Can you say: "I'm accountable"?



Are you accountable?
Most of us want to answer 'yes, of course!'; how could it be otherwise? 
Most of us would endorse these ideas:
I'm always accountable for what I do. 
I'm accountable for that which I am responsible.
(Subtext: this can only be true if my personal integrity does not allow me to push blame on to others for failures and missteps, or claim false credit for what others actually did)
Accountability attaches credit and blame.
In popular culture, it seems to be more about attaching blame: A common refrain: "Who's to be held accountable for this!?"

Actually, being accountable means accepting blame or consequences when valid, but also stepping up and accepting accolades when earned.

I like this from Henry Evans, the author of Winning with Accountability, who says accountability is “clear commitments that in the eyes of others have been kept.”

Evans has set the frame: the final judgment about accountability is with others
In this sense, the concept of personal accountability is somewhat of an "earned value" idea: 
  • You have a 'planned' set of responsibilities to get things done.
  • You 'earn' accolades or consequences as you account for your actions
  • Others judge the earnings and apply the credit or debit
Thus, in all schemes of accountability, you have a part to play: It's on you to commit to your responsibilities. So, even though Evans' statement is not explicit about being responsible, the holistic idea of accountability stemming from commitment embraces responsibility.

But what I don't like about Evans' statement is that it could be interpreted as requiring 'achievement' (in the sense of a commitment kept) when, of course successful achievement is not a requirement for accountability. Only a commitment to execute responsibly is.

And so in the context I've laid out it's common to encounter these questions:
  • What is accountability, or what is it to be accountable?
  • Can there be accountability without responsibility?
  • Can there be responsibility without accountability?
  • Are you given accountability, or do you grab it and take it on?
  • Is the apex of the pyramid always accountable for anything down in the pyramid? (See: Captain of the ship is accountable ..... )
I don't want to dig too much more deeply into the psychology of 'accountability', and realistically that would be a fools' errand because project and business culture drive a lot of the answers to the questions above.

So, without making a big thing out of the answers, I'll offer my thinking here:
  • As Evans puts it, accountability is about taking personal responsibility for outcomes: "I got this!" "I'm the one you can count on to get it done" "I will be there to see it through". All statements of commitment.
    And with Tom Petty in mind: "I won't back down!".

  • The accountability/responsibility questions are ageless; they've been around since forever! The usual answer is: 'If you want me to be accountable for outcomes, then give me the responsibility for plans and resources. If you crater my plan and matrix out my resources, then you're accountable and not me!

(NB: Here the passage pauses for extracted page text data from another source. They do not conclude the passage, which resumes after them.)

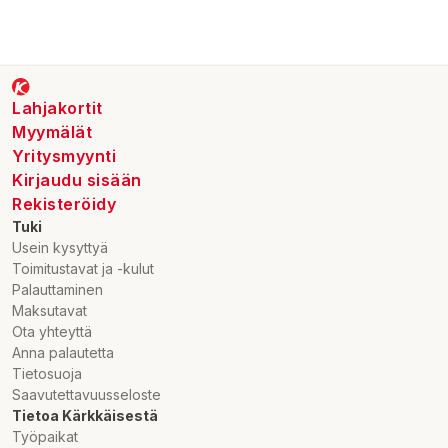
Lahjakortit
Myymälät
Yritysmyynti
Kirjaudu sisään
Rekisteröidy
Tuki
Usein kysyttyä
Toimitustavat ja -kulut
Palauttaminen
Maksutavat
Ota yhteyttä
Anna palautetta
Tietosuoja
Saavutettavuusseloste
Tietoa Kärkkäisestä
Työpaikat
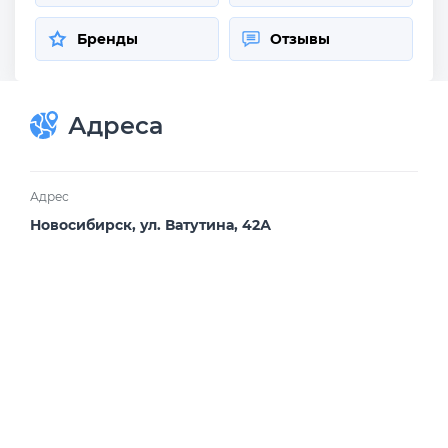
Бренды
Отзывы
Адреса
Адрес
Новосибирск, ул. Ватутина, 42А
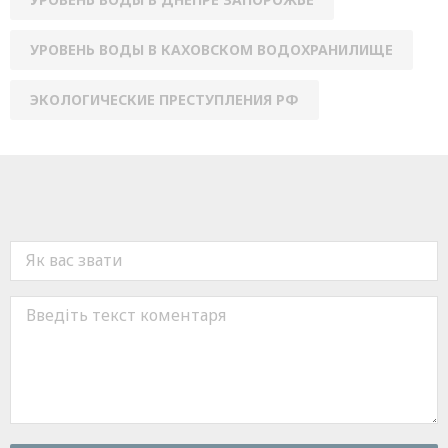
УРОВЕНЬ ВОДЫ В КАХОВСКОМ ВОДОХРАНИЛИЩЕ
ЭКОЛОГИЧЕСКИЕ ПРЕСТУПЛЕНИЯ РФ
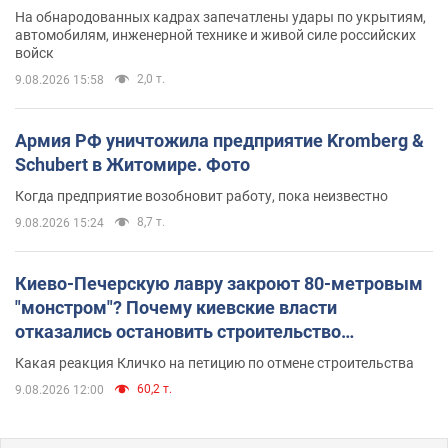
На обнародованных кадрах запечатлены удары по укрытиям,
автомобилям, инженерной технике и живой силе российских
войск
2,0 т.
9.08.2026 15:58
Армия РФ уничтожила предприятие Kromberg &
Schubert в Житомире. Фото
Когда предприятие возобновит работу, пока неизвестно
8,7 т.
9.08.2026 15:24
Киево-Печерскую лавру закроют 80-метровым
"монстром"? Почему киевские власти
отказались остановить строительство
небоскреба "московского верующего"
Какая реакция Кличко на петицию по отмене строительства
60,2 т.
9.08.2026 12:00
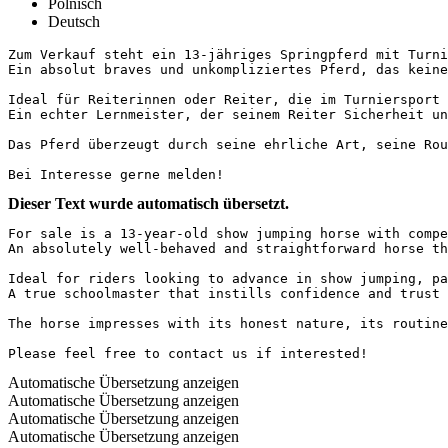
Polnisch
Deutsch
Zum Verkauf steht ein 13-jähriges Springpferd mit Turnie
Ein absolut braves und unkompliziertes Pferd, das keiner
Ideal für Reiterinnen oder Reiter, die im Turniersport 
Ein echter Lernmeister, der seinem Reiter Sicherheit und 
Das Pferd überzeugt durch seine ehrliche Art, seine Rout
Bei Interesse gerne melden!
Dieser Text wurde automatisch übersetzt.
For sale is a 13-year-old show jumping horse with compet
An absolutely well-behaved and straightforward horse tha
Ideal for riders looking to advance in show jumping, pa
A true schoolmaster that instills confidence and trust in
The horse impresses with its honest nature, its routine 
Please feel free to contact us if interested!
Automatische Übersetzung anzeigen
Automatische Übersetzung anzeigen
Automatische Übersetzung anzeigen
Automatische Übersetzung anzeigen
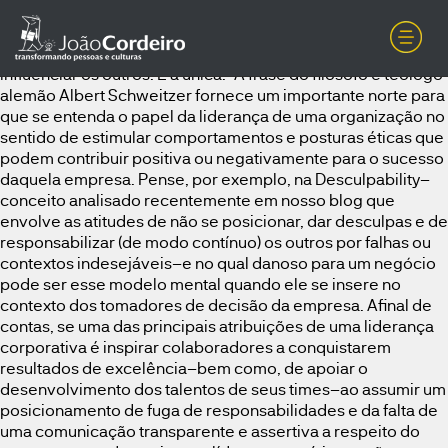
A Desculpability na liderança: como evitar esse modelo
mental e inspirar sua equipe a entregar resultados
excepcionais?"Dar o exemplo não é a melhor maneira de
influenciar os outros. É a única." A frase do filósofo e teólogo
alemão Albert Schweitzer fornece um importante norte para
que se entenda o papel da liderança de uma organização no
sentido de estimular comportamentos e posturas éticas que
podem contribuir positiva ou negativamente para o sucesso
daquela empresa. Pense, por exemplo, na Desculpability–
conceito analisado recentemente em nosso blog que
envolve as atitudes de não se posicionar, dar desculpas e de
responsabilizar (de modo contínuo) os outros por falhas ou
contextos indesejáveis–e no qual danoso para um negócio
pode ser esse modelo mental quando ele se insere no
contexto dos tomadores de decisão da empresa. Afinal de
contas, se uma das principais atribuições de uma liderança
corporativa é inspirar colaboradores a conquistarem
resultados de excelência–bem como, de apoiar o
desenvolvimento dos talentos de seus times–ao assumir um
posicionamento de fuga de responsabilidades e da falta de
uma comunicação transparente e assertiva a respeito do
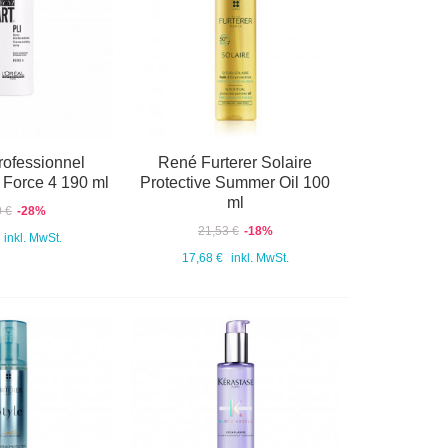
rofessionnel
René Furterer Solaire
- Force 4 190 ml
Protective Summer Oil 100
ml
0 €
-28%
21,53 €
-18%
inkl. MwSt.
17,68 €
inkl. MwSt.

  • If you're not the apex (most senior executive) of the pyramid, you might be 'assigned' accountability: 'This is your mission and no one else's;  go get it done, and tell me when you're finished'.

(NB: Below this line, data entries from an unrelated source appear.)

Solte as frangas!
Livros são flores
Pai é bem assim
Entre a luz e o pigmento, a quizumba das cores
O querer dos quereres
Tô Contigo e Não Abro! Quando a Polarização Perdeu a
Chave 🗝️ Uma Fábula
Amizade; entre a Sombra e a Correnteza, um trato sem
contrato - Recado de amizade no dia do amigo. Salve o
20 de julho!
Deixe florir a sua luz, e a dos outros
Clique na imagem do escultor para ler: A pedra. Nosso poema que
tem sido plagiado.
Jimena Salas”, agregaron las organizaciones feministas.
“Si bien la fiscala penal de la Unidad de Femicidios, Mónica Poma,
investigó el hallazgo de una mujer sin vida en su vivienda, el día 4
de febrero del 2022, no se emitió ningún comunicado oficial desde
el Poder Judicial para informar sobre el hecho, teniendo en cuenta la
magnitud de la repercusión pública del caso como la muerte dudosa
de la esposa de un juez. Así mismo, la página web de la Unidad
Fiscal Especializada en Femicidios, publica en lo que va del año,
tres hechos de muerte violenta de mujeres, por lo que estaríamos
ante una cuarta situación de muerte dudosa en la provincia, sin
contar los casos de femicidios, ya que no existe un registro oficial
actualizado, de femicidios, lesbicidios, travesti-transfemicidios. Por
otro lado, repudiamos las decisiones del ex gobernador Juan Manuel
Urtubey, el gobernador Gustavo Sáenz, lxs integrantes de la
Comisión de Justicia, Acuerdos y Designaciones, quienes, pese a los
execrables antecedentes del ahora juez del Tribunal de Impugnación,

    Actually, if you're low to mid in the pyramid, there's probably a backup to you. If it's a big pyramid, you may be an interchangeable cog in the mechanism. Nonetheless, grab it and go!

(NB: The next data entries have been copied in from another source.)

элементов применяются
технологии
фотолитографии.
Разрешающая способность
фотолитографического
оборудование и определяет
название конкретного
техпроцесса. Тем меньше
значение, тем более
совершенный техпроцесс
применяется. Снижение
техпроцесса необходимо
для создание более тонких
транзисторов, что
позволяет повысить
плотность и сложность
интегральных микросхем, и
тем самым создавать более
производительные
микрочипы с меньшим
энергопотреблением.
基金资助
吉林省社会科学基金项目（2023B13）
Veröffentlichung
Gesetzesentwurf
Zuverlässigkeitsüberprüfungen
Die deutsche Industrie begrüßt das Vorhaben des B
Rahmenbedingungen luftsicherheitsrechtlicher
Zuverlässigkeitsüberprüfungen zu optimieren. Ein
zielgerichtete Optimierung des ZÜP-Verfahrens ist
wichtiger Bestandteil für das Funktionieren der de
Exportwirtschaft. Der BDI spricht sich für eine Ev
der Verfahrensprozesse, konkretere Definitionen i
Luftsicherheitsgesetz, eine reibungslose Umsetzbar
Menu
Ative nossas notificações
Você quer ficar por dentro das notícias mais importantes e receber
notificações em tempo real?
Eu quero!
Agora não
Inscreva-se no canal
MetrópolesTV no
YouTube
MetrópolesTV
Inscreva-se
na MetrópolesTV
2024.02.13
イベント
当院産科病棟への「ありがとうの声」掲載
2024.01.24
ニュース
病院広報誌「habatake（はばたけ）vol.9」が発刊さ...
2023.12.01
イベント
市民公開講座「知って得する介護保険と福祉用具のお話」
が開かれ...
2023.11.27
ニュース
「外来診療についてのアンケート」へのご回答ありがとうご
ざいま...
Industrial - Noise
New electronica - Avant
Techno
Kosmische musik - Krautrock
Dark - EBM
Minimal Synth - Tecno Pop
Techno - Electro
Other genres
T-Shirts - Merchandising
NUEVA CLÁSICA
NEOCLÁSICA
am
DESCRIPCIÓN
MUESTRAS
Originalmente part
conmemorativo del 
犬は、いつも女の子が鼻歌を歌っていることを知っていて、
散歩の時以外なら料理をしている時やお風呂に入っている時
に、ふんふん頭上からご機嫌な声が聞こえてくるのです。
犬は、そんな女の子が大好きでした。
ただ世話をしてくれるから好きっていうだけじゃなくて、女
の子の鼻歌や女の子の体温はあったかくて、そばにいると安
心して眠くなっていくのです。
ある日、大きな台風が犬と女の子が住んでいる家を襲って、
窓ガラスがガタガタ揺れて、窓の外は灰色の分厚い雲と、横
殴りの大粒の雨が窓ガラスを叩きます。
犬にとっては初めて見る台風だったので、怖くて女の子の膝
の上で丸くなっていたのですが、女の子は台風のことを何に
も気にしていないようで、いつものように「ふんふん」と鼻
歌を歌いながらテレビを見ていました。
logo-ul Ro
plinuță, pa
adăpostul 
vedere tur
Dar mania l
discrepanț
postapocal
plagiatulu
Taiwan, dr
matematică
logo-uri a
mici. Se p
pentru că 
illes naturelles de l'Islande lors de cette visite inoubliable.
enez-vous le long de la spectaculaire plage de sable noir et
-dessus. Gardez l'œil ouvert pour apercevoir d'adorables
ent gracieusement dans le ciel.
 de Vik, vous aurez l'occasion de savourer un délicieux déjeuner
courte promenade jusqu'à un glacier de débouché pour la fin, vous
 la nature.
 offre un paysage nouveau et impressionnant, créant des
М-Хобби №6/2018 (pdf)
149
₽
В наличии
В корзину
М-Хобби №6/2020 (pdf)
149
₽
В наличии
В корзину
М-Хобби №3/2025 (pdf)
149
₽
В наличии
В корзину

  • Most of time, 'seniors' are always happy to have accountability 'grabbers' in the mix. It makes it easier to allocate the mission requirements. And, you may quickly earn and retain the leadership label.

    But the 'grabbers' are sometimes seen as more interested in climbing the ladder than actually advancing the mission. So, some balance of eagerness and opportunity is required.

  • Traditionally, the 'apex' is accountable for the performance of everything done in the name of the pyramid. This is accountability without personal responsibility for outcomes. The "commitment" embedded in the concept of accountability is interpreted as 'committed to ensuring a responsible person is found, assigned, and expectations for outcomes established".

    In the military particularly, and certainly on ships at sea, this idea is deep culture.

    But, that idea often gets lost. One chief executive famously said that success has many fathers, but a failure is an orphan.

    Worse is the chief executive who denies accountability for all but successes. That is morally corrupt and a morale killer.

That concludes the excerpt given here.